Chien et laurier-sauce : toxicité, symptômes, que faire

Gros plan sur une branche de laurier-sauce

Modérément toxique

 

Aussi appelé laurier-noble (Laurus nobilis), le laurier-sauce doit son nom à ses feuilles parfumées, couramment utilisées pour aromatiser diverses préparations culinaires. Contrairement au laurier-rose ou au laurier-cerise, il s'agit d'un véritable laurier, et non d'un arbre qui lui ressemble : d'ailleurs, on le surnomme parfois aussi « laurier vrai ».

 

Il est originaire du bassin méditerranéen, mais il y est beaucoup moins présent aujourd'hui qu'il y a quelques milliers d'années, lorsque le climat y était plus humide et convenait mieux à sa bonne croissance.

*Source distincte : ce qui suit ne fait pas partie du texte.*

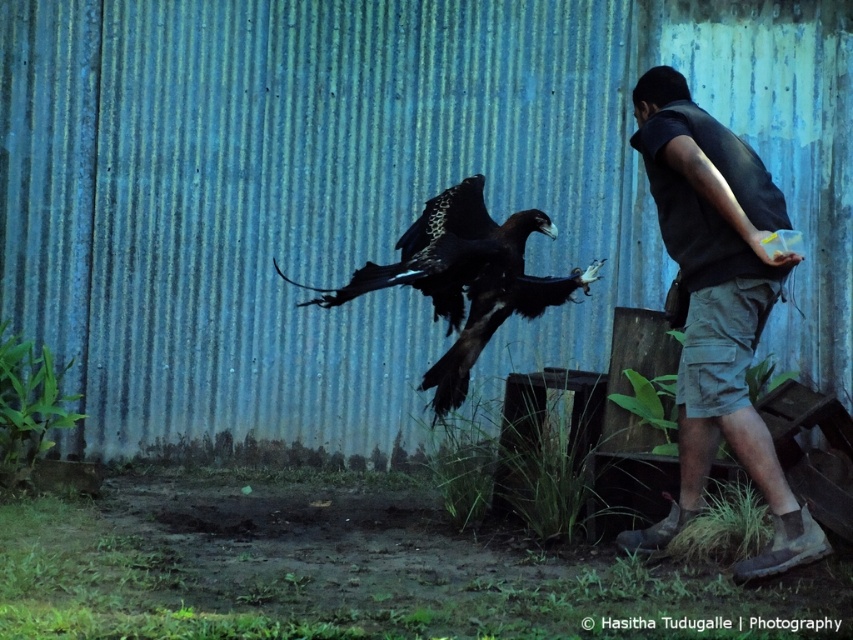 Does dark gray vest at right appear on the right side of dark brown feathers at center?

Yes, dark gray vest at right is to the right of dark brown feathers at center.

Identify the location of dark gray vest at right. The height and width of the screenshot is (640, 853). (717, 308).

Is point (689, 216) closer to camera compared to point (532, 307)?

Yes, it is.

Where is `dark gray vest at right`? This screenshot has height=640, width=853. dark gray vest at right is located at coordinates (717, 308). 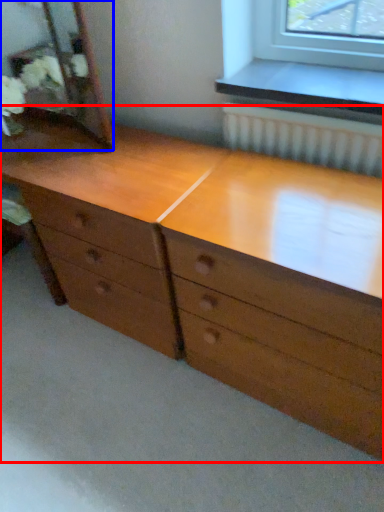 Question: Which object appears farthest to the camera in this image, chest of drawers (highlighted by a red box) or mirror (highlighted by a blue box)?

Choices:
 (A) chest of drawers
 (B) mirror

Answer: (B)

On le trouve aussi dans des régions plus tempérées, notamment sur la côte atlantique française et sur le pourtour de la mer d'Irlande. Il appartient à la même famille que le cannelier, l'arbre dont est issue la cannelle.

 

Le laurier-sauce est toutefois toxique pour les chiens, les chats, ainsi que légèrement pour les humains.

Pourquoi le laurier-sauce est-il toxique pour un chien ?

Le laurier-sauce est considéré comme non toxique pour l'être humain, en tout cas tant qu'il est utilisé uniquement pour aromatiser certains plats. En réalité, il contient des substances - notamment de l'eugénol - qui rendent impropre la consommation d'une grande quantité de feuilles.

 

C'est encore plus vrai pour le chien, qui est plus sensible à ces substances. Même si l'intoxication en question est généralement peu grave, mieux vaut considérer le laurier-sauce comme toxique pour le meilleur ami de l'Homme.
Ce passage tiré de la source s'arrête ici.